For families of students with disabilities, they are often faced with challenges along every step of their child’s education pathway. These challenges include the initial assessment for special education service, creation of the Individualized Education Plan (IEP) and continue through their transition out of the Boston Public Schools.
Looking at transitions specifically, SchoolFacts Boston Family Advisory Board member Michelle Novelle shares, “Although we talk about transition, there are so many things that families are unaware of that are massively important … that schools could work at.”
“There are lots of real, practical steps that can be taken to mitigate some of the stressors that families of kids with special needs feel.”

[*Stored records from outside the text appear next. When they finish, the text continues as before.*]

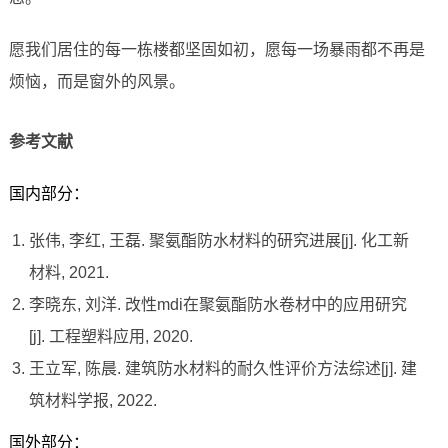
愿我们居住的每一栋楼都坚固如初，愿每一场暴雨都不再是
烦恼，而是窗外的风景。
参考文献
国内部分：
张伟, 李红, 王磊. 聚氨酯防水材料的研究进展[j]. 化工新
材料, 2021.
李晓东, 刘洋. 改性mdi在聚氨酯防水卷材中的应用研究
[j]. 工程塑料应用, 2020.
王立军, 陈晨. 建筑防水材料的耐久性评价方法综述[j]. 建
筑材料学报, 2022.
国外部分：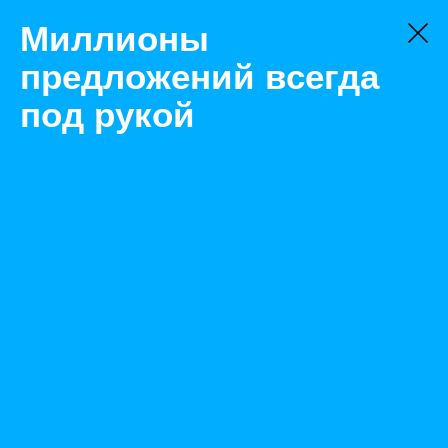
Миллионы
предложений всегда
под рукой
Товары
Ручной инструмент
Москва
Круг алмазный GE AIR EHWA ∅230 с фланцем
Назад
Размещено Sep 15, 2022 8:35:45 AM
Просмотры: 516
Телефон: 0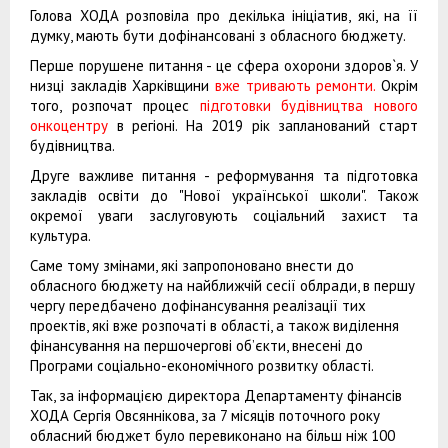
Голова ХОДА розповіла про декілька ініціатив, які, на її
думку, мають бути дофінансовані з обласного бюджету.
Перше порушене питання - це сфера охорони здоров`я. У
низці закладів Харківщини
вже тривають ремонти.
Окрім
того, розпочат процес
підготовки будівництва нового
онкоцентру
в регіоні. На 2019 рік запланований старт
будівництва.
Друге важливе питання - реформування та підготовка
закладів освіти до "Нової української школи". Також
окремої уваги заслуговують соціальний захист та
культура.
Саме тому змінами, які запропоновано внести до
обласного бюджету на найближчій сесії облради, в першу
чергу передбачено дофінансування реалізації тих
проектів, які вже розпочаті в області, а також виділення
фінансування на першочергові об’єкти, внесені до
Програми соціально-економічного розвитку області.
Так, за інформацією директора Департаменту фінансів
ХОДА Сергія Овсяннікова, за 7 місяців поточного року
обласний бюджет було перевиконано на більш ніж 100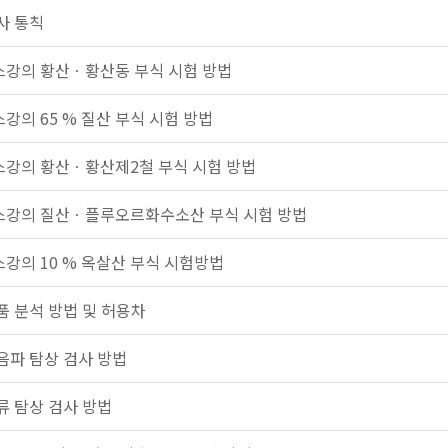
사 통칙
강의 황산ㆍ황산동 부식 시험 방법
강의 65 % 질산 부식 시험 방법
강의 황산ㆍ황산제2철 부식 시험 방법
강의 질산ㆍ플루오르화수소산 부식 시험 방법
강의 10 % 옥살산 부식 시험방법
품 분석 방법 및 허용차
음파 탐상 검사 방법
류 탐상 검사 방법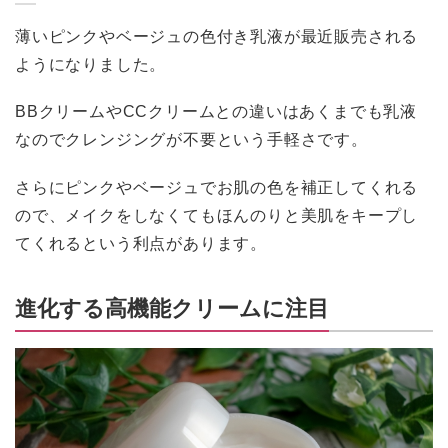
薄いピンクやベージュの色付き乳液が最近販売される
ようになりました。
BBクリームやCCクリームとの違いはあくまでも乳液
なのでクレンジングが不要という手軽さです。
さらにピンクやベージュでお肌の色を補正してくれる
ので、メイクをしなくてもほんのりと美肌をキープし
てくれるという利点があります。
進化する高機能クリームに注目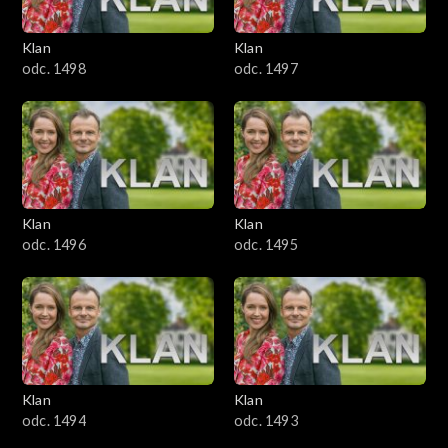
4101–4200
Klan
Klan
odc. 1498
odc. 1497
4001–4100
3901–4000
3801–3900
Klan
Klan
3701–3800
odc. 1496
odc. 1495
3601–3700
3501–3600
3401–3500
Klan
Klan
odc. 1494
odc. 1493
3301–3400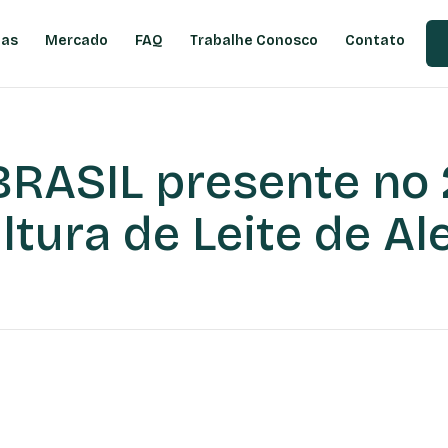
ias
Mercado
FAQ
Trabalhe Conosco
Contato
RASIL presente no 
ltura de Leite de Al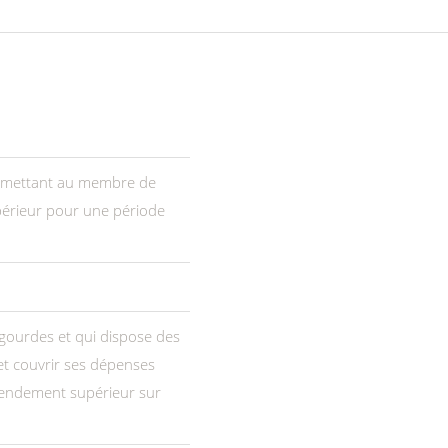
rmettant au membre de
périeur pour une période
ourdes et qui dispose des
 et couvrir ses dépenses
rendement supérieur sur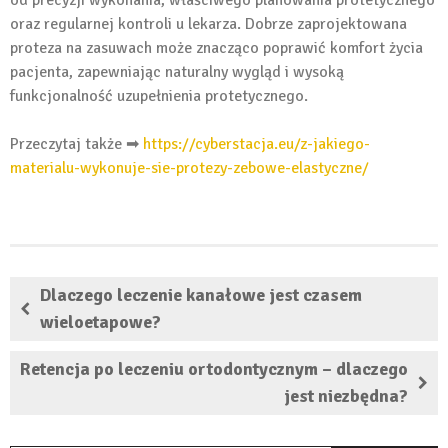
oraz regularnej kontroli u lekarza. Dobrze zaprojektowana
proteza na zasuwach może znacząco poprawić komfort życia
pacjenta, zapewniając naturalny wygląd i wysoką
funkcjonalność uzupełnienia protetycznego.
Przeczytaj także ➡
https://cyberstacja.eu/z-jakiego-
materialu-wykonuje-sie-protezy-zebowe-elastyczne/
Dlaczego leczenie kanałowe jest czasem
wieloetapowe?
Retencja po leczeniu ortodontycznym – dlaczego
jest niezbędna?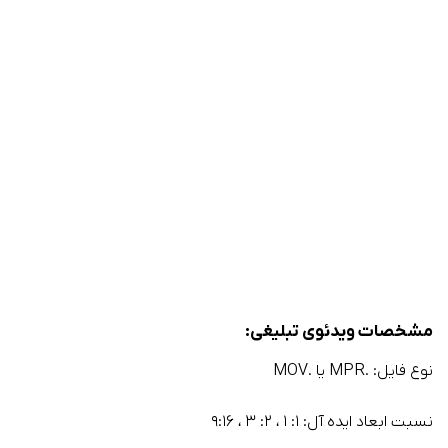
مشخصات ویدئوی تبلیغی:
نوع فایل: .MPR یا .MOV
نسبت ابعاد ایده آل: ۱: ۱ ، ۲: ۳ ، ۹:۱۶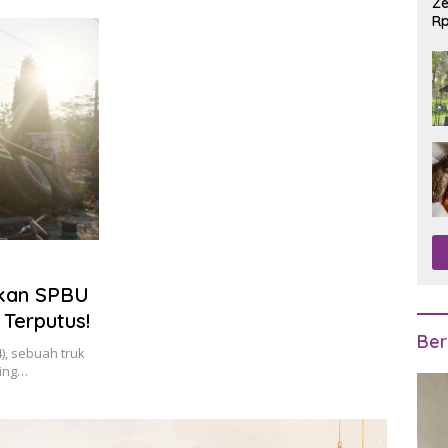
Ze
Rp
R
okan SPBU
 Terputus!
Ber
), sebuah truk
ling…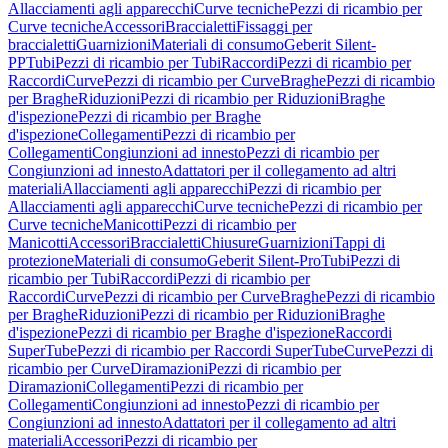
Allacciamenti agli apparecchi
Curve tecniche
Pezzi di ricambio per
Curve tecniche
Accessori
Braccialetti
Fissaggi per
braccialetti
Guarnizioni
Materiali di consumo
Geberit Silent-
PP
Tubi
Pezzi di ricambio per Tubi
Raccordi
Pezzi di ricambio per
Raccordi
Curve
Pezzi di ricambio per Curve
Braghe
Pezzi di ricambio
per Braghe
Riduzioni
Pezzi di ricambio per Riduzioni
Braghe
d'ispezione
Pezzi di ricambio per Braghe
d'ispezione
Collegamenti
Pezzi di ricambio per
Collegamenti
Congiunzioni ad innesto
Pezzi di ricambio per
Congiunzioni ad innesto
Adattatori per il collegamento ad altri
materiali
Allacciamenti agli apparecchi
Pezzi di ricambio per
Allacciamenti agli apparecchi
Curve tecniche
Pezzi di ricambio per
Curve tecniche
Manicotti
Pezzi di ricambio per
Manicotti
Accessori
Braccialetti
Chiusure
Guarnizioni
Tappi di
protezione
Materiali di consumo
Geberit Silent-Pro
Tubi
Pezzi di
ricambio per Tubi
Raccordi
Pezzi di ricambio per
Raccordi
Curve
Pezzi di ricambio per Curve
Braghe
Pezzi di ricambio
per Braghe
Riduzioni
Pezzi di ricambio per Riduzioni
Braghe
d'ispezione
Pezzi di ricambio per Braghe d'ispezione
Raccordi
SuperTube
Pezzi di ricambio per Raccordi SuperTube
Curve
Pezzi di
ricambio per Curve
Diramazioni
Pezzi di ricambio per
Diramazioni
Collegamenti
Pezzi di ricambio per
Collegamenti
Congiunzioni ad innesto
Pezzi di ricambio per
Congiunzioni ad innesto
Adattatori per il collegamento ad altri
materiali
Accessori
Pezzi di ricambio per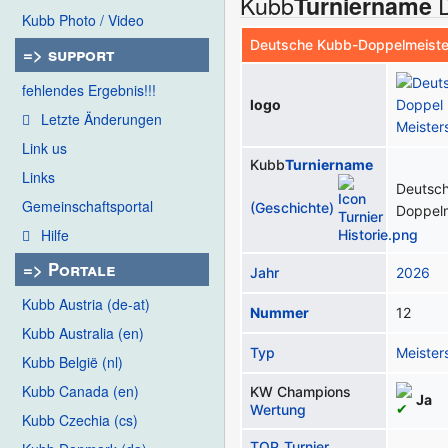
Kubb
D
Turniername
Kubb Photo / Video
Deutsche Kubb-Doppelmeiste
=> support
fehlendes Ergebnis!!!
logo
Letzte Änderungen
Link us
Kubb
Turniername
Links
Deutsc
Gemeinschafts­portal
(Geschichte)
Doppelm
Hilfe
=> Portale
Jahr
2026
Kubb Austria (de-at)
Nummer
12
Kubb Australia (en)
Typ
Meister
Kubb België (nl)
Kubb Canada (en)
KW Champions
Ja
Wertung
Kubb Czechia (cs)
TOP_Turnier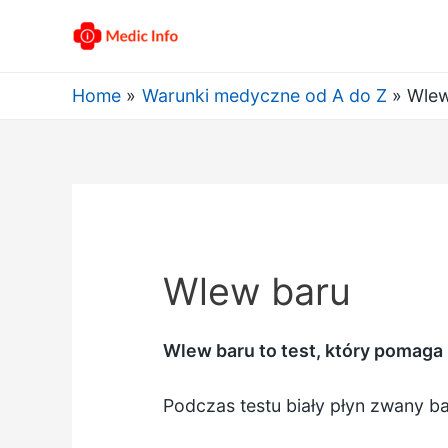
Home
Warunki medyczne od A do Z
Wlew
Wlew baru
Wlew baru to test, który pomaga
Podczas testu biały płyn zwany ba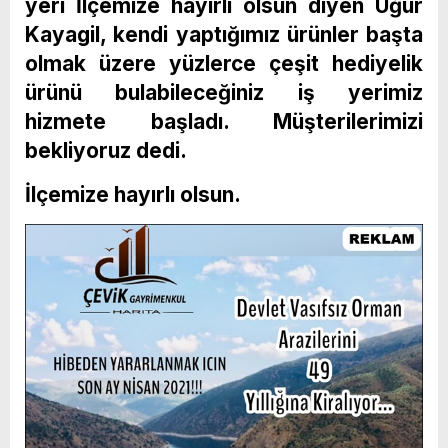
yeri İlçemize hayırlı olsun diyen Uğur
Kayagil, kendi yaptığımız ürünler başta
olmak üzere yüzlerce çeşit hediyelik
ürünü bulabileceğiniz iş yerimiz
hizmete başladı. Müşterilerimizi
bekliyoruz dedi.
İlçemize hayırlı olsun.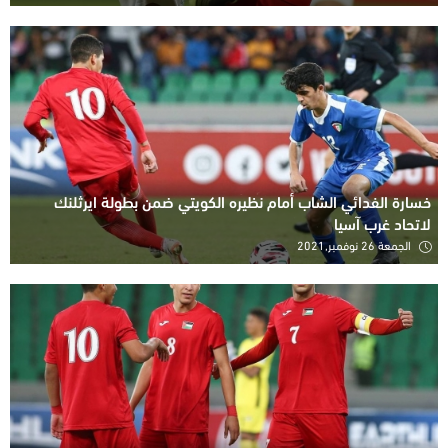
خسارة الفدائي الشاب أمام نظيره الكويتي ضمن بطولة ايرثلنك
لاتحاد غرب آسيا
الجمعة 26 نوفمبر,2021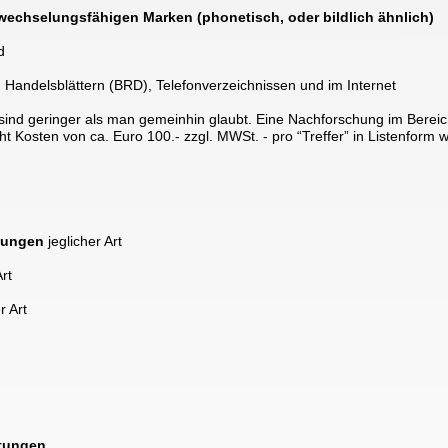
echselungsfähigen Marken (phonetisch, oder bildlich ähnlich) 
d 
n Handelsblättern (BRD), Telefonverzeichnissen und im Internet 
ind geringer als man gemeinhin glaubt. Eine Nachforschung im Bereic
t Kosten von ca. Euro 100.- zzgl. MWSt. - pro “Treffer” in Listenform 
hungen
 jeglicher Art
Art
r Art
   
tungen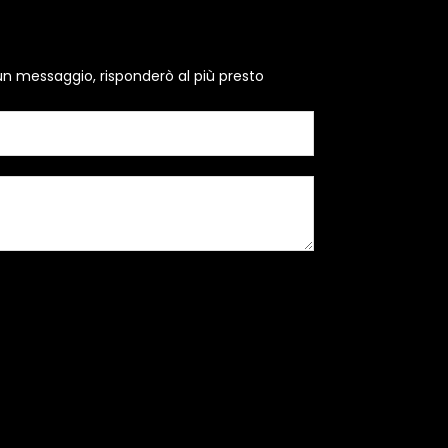
un messaggio, risponderò al più presto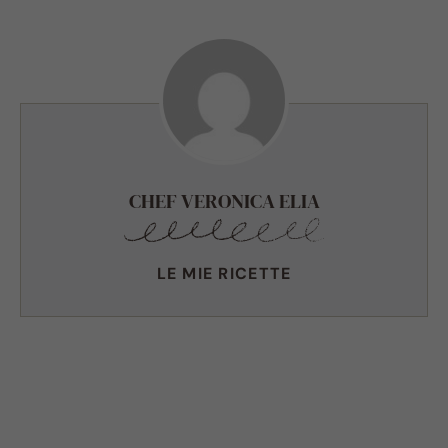
CHEF VERONICA ELIA
LE MIE RICETTE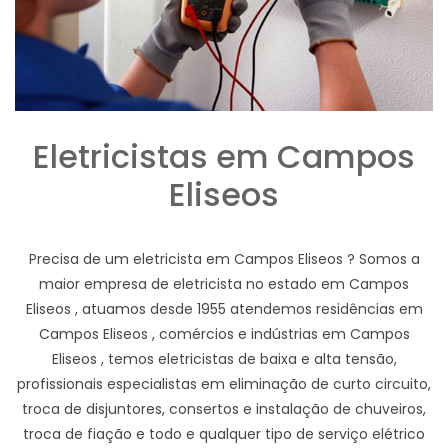
Eletricistas em Campos
Eliseos
Precisa de um eletricista em Campos Eliseos ? Somos a
maior empresa de eletricista no estado em Campos
Eliseos , atuamos desde 1955 atendemos residências em
Campos Eliseos , comércios e indústrias em Campos
Eliseos , temos eletricistas de baixa e alta tensão,
profissionais especialistas em eliminação de curto circuito,
troca de disjuntores, consertos e instalação de chuveiros,
troca de fiação e todo e qualquer tipo de serviço elétrico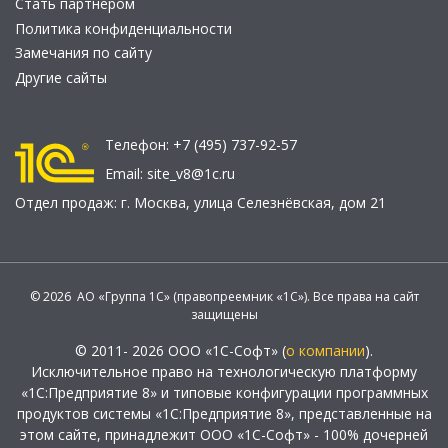
Стать партнером
Политика конфиденциальности
Замечания по сайту
Другие сайты
Телефон:
+7 (495) 737-92-57
Email:
site_v8@1c.ru
Отдел продаж:
г. Москва
,
улица Селезнёвская, дом 21
© 2026 АО «Группа 1С» (правопреемник «1С»). Все права на сайт
защищены
© 2011- 2026 ООО «1С-Софт» (
о компании
).
Исключительное право на технологическую платформу
«1С:Предприятие 8» и типовые конфигурации программных
продуктов системы «1С:Предприятие 8», представленные на
этом сайте, принадлежит ООО «1С-Софт» - 100% дочерней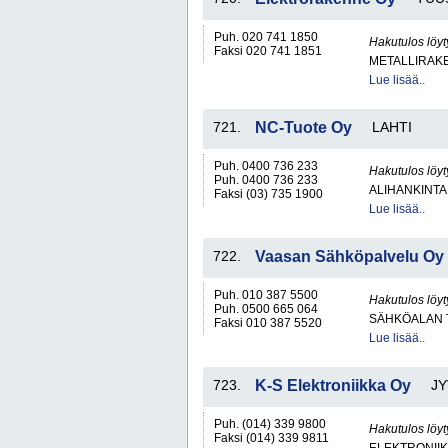
Puh. 020 741 1850
Hakutulos löyt
Faksi 020 741 1851
METALLIRAKE
Lue lisää..
721.
NC-Tuote Oy
LAHTI
Puh. 0400 736 233
Hakutulos löyt
Puh. 0400 736 233
ALIHANKINTA
Faksi (03) 735 1900
Lue lisää..
722.
Vaasan Sähköpalvelu Oy
Puh. 010 387 5500
Hakutulos löyt
Puh. 0500 665 064
SÄHKÖALAN 
Faksi 010 387 5520
Lue lisää..
723.
K-S Elektroniikka Oy
J
Puh. (014) 339 9800
Hakutulos löyt
Faksi (014) 339 9811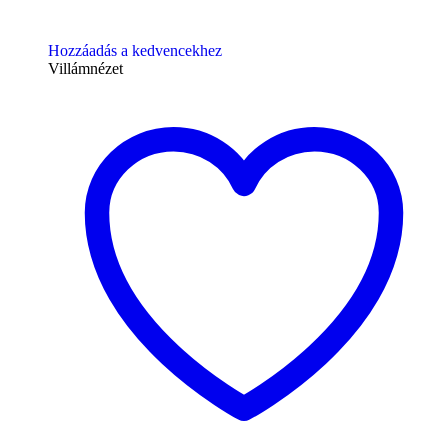
Hozzáadás a kedvencekhez
Villámnézet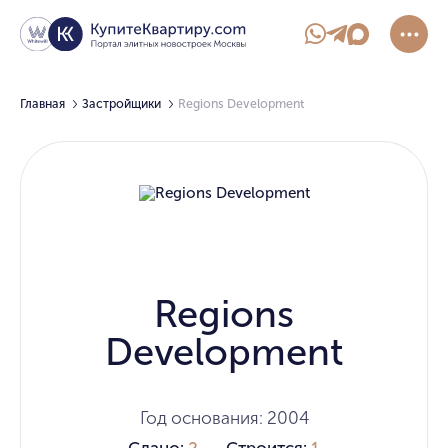
Главная
Застройщики
Regions Development
Regions
Development
Год основания: 2004
Сдано:
2
Строится:
1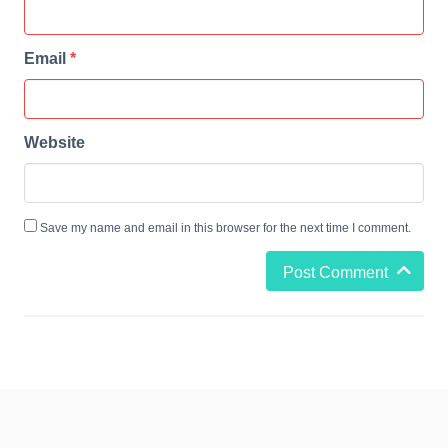
Email
*
Website
Save my name and email in this browser for the next time I comment.
Post Comment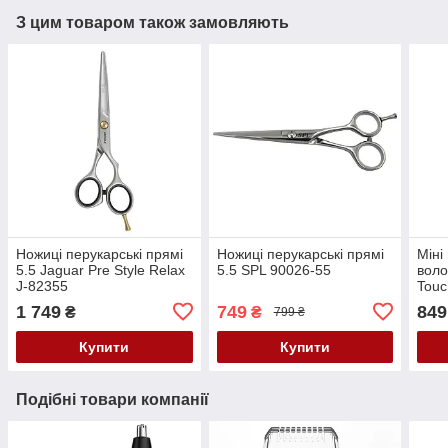
З цим товаром також замовляють
Ножиці перукарські прямі
Ножиці перукарські прямі
Міні
5.5 Jaguar Pre Style Relax
5.5 SPL 90026-55
воло
J-82355
Touc
плас
1 749
749
849
₴
₴
799 ₴
мм,
210°
Купити
Купити
Подібні товари компанії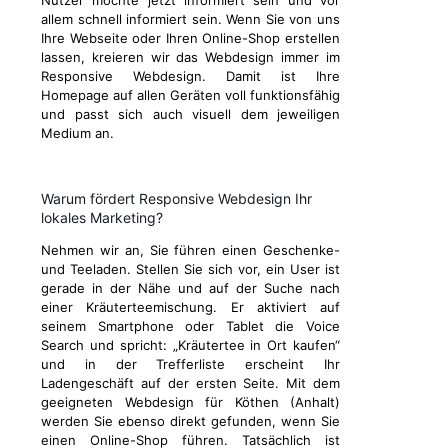
Nutzer möchte jetzt informiert sein und vor
allem schnell informiert sein. Wenn Sie von uns
Ihre Webseite oder Ihren Online-Shop erstellen
lassen, kreieren wir das Webdesign immer im
Responsive Webdesign. Damit ist Ihre
Homepage auf allen Geräten voll funktionsfähig
und passt sich auch visuell dem jeweiligen
Medium an.
Warum fördert Responsive Webdesign Ihr
lokales Marketing?
Nehmen wir an, Sie führen einen Geschenke-
und Teeladen. Stellen Sie sich vor, ein User ist
gerade in der Nähe und auf der Suche nach
einer Kräuterteemischung. Er aktiviert auf
seinem Smartphone oder Tablet die Voice
Search und spricht: „Kräutertee in Ort kaufen“
und in der Trefferliste erscheint Ihr
Ladengeschäft auf der ersten Seite. Mit dem
geeigneten Webdesign für Köthen (Anhalt)
werden Sie ebenso direkt gefunden, wenn Sie
einen Online-Shop führen. Tatsächlich ist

Please watch this clip as Michelle — a licensed therapist and parent to children with special needs — identifies areas where transitional services provided by the BPS could be improved, including:
- Support around guardianship
- Job training and placement
- Ensuring that students with disabilities are provided with meaningful opportunities for integration into their communities.
Individualized Education Program or Plan (IEP): A comprehensive, legal document that outlines the supports and special education services a student will receive to “make progress and thrive” in school. IEPs are protected under state and federal law.
504 Plan: While a 504 plan is different than an IEP, it is also a legal document designed to support students with disabilities in schools. Unlike an IEP — which may be provided to students who qualify for special education services following an independent educational evaluation (IEE) — a 504 plan is not always preceded by an IEE.
Guardianship: When a student with disabilities reaches the age of 18, parents may need to seek guardianship if their child is unable to make decisions around finances, medical care, and other key decisions. This can be both a lengthy and expensive process through the courts.